Adversarial Mindset

Adapt to Overcome

Knowing Your Adversary

Being able to understand your adversary in all facets is imperative to achieving your mission.  For the purpose of this post, adversary can be interchangeable with ‘target’.

The most important thing you can do when you are assessing your situation is to just stop and observe the atmospherics around you. By atmospherics, I mean the literal environment, the people, the actions and reactions of how they interplay together and the observable reactions of those. You can apply this concept to digital environments as well as physical; the concept is full spectrum.

The more you slip into observation mode, the less you are interacting with the environment around you. Think of the environment as a pond, the more you move, the more ripples you create. By creating ripples you are causing reactions and subsequent actions and thus again reactions. You don’t want to be creating this movement as you will be self-identifying yourself to the adversary based on your actions, reactions, and those of entities and the environment around you. When you are assessing your adversary, know that this could influence the field of play negatively.

Being able to understand how your adversary interacts with the environment and how it and other entities react to that interaction is vital. Try to approach the problem set with a systems-style framework like I’ve mentioned previously. Everything is a system of systems. There must be a reason why something is the way it is; behind a system there is a human or humans that have created the processes for which it operates. Processes are created to do an action; whether its to solve a problem(s) or create new one(s) - they have a set high-level goal.

Additionally, when attempting to understand your adversary, you may want to understand their reactionary timing and strategies they employ to when reacting to a potential threat action from an outside force. By testing these boundaries, you can start to enumerate the layers of their own awareness and defensive posture.

Two examples:

  1. From a physical standpoint, if you observe an entity approaching a a secure door when they shouldn’t be and notice a physical guard presence thwart entry to the secure space and time how long it took, the numbers of the responding force and how they responded - before, during, and after target interdiction - this will be beneficial to know. Do they radio the all clear, do they remain in the area in case there are additional threats, or do they depart after the event is over?

  2. From a digital perspective, if you are performing active reconnaissance on the perimeter of your target, are they banning IP addresses (I hope you’re using burner IP’s for this type of activity); does the firewall seem overly permissive (it could be a trap), are ports filtered? What type of server banners are returned if you do a simple curl / GET request?

Remember the ABC’s - Always Be Collecting.

Once you’ve obtained enough information to start profiling your adversary you should start organizing the data you collected into structured statements and assumptions about the entity.

A few example questions to ask yourself:

  • What does the data say about your adversary?

    • What does it say about the environment, and how your adversary interacts with it? With yourself?

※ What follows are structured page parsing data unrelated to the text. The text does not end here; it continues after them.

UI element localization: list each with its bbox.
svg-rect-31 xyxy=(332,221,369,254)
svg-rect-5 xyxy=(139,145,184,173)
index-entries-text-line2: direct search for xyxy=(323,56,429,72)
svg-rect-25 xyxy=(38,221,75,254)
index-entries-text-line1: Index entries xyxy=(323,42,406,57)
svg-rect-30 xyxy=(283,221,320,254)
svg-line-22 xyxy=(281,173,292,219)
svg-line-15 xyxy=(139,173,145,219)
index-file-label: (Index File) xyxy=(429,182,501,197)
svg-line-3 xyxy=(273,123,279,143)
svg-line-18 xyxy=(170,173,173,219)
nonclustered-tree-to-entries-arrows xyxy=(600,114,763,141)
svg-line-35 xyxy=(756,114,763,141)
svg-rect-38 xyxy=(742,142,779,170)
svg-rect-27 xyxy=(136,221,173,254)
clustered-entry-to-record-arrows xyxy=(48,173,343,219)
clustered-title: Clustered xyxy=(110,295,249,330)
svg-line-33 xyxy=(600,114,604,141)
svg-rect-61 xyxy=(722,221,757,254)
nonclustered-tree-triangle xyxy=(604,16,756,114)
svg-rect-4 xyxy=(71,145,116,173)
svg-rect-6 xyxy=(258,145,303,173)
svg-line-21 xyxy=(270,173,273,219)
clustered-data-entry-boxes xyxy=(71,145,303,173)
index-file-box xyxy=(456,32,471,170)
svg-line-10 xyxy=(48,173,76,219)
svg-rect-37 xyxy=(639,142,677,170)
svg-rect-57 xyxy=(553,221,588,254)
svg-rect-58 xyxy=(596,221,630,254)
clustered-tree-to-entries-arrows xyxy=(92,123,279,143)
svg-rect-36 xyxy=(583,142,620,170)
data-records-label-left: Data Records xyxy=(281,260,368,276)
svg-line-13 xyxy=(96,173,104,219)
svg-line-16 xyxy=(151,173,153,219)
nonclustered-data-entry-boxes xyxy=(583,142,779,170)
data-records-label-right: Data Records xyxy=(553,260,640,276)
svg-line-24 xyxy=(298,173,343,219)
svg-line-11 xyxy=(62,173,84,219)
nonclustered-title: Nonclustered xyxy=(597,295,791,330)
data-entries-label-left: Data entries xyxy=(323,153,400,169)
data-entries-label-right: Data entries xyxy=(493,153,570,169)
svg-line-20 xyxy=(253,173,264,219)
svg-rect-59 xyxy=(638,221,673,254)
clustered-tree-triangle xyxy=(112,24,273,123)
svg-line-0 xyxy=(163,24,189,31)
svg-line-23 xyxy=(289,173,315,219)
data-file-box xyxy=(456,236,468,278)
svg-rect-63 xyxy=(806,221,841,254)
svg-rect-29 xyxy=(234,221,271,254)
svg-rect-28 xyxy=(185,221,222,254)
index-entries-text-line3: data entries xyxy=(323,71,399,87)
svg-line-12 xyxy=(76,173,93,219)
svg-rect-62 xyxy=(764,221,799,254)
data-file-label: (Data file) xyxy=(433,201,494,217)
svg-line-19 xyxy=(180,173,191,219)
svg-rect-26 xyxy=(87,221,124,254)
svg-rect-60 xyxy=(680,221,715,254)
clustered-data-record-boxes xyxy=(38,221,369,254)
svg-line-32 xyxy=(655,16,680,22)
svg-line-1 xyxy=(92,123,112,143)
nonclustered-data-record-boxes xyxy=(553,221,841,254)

  • What does it not say? (What’s missing?)

    • Do you need to collect more information?

  • What assumptions can you make based on the data?

    • What assumptions are safe?

    • What assumptions are not safe; and how can you collect or what can you collect to increase the probabilities of the assumption being correct?

If you can attribute your adversary; knowing historical tools, tactics, and procedures used by them you can start to enter the analytical process of understanding the motivation that drives them to operate against you and the mindset they carry with them to further their purposes.  Similar to studying counterterrorism; terrorists operate under the concept of acting based on a grievance. If you can understand what that grievance is, why it was formed and why they are operating in the way they are, this will help yo understand the possibilities around either ending that grievance for the group or how to counteract the messaging around it.

Another Example:

Understanding why the farmer puts his vegetables for sale in the late morning, you’ll know that he harvests in the early morning. Knowing this, you can make a safe assumption that if the farmer works their own land, that they most likely go to sleep earlier than naught. This identifies loose hours of operation. If the farmer is your adversary and your goal is to steal farm equipment out of his barn, you may want to target the barn opposite of the field they are working or targeting rest hours to perform this acquisition; or even, target the farmers equipment while they are selling their goods at their vegetable stand in the late morning and not at their farm. A simplistic example, but it’s generally an easy one to relate to the concepts above.